[[ DATA IN THIS EXERCISE, beginning ]]

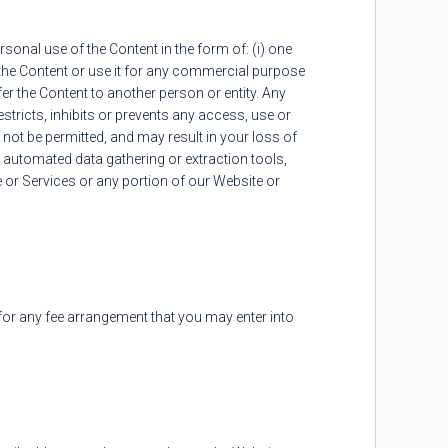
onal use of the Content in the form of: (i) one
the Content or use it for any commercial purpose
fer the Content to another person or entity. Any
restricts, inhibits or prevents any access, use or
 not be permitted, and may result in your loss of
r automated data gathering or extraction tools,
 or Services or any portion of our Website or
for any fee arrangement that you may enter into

[[ DATA IN THIS EXERCISE, end ]]
[[ DATA IN THIS EXERCISE, beginning ]]

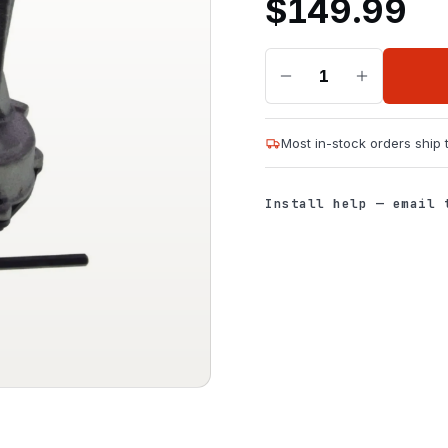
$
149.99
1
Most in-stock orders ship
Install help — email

[[ DATA IN THIS EXERCISE, end ]]

PROBLEM =>
State how many lines of the records above hold the word "Content", adding nothing beyond the number.

WRITTEN ANSWER =>
3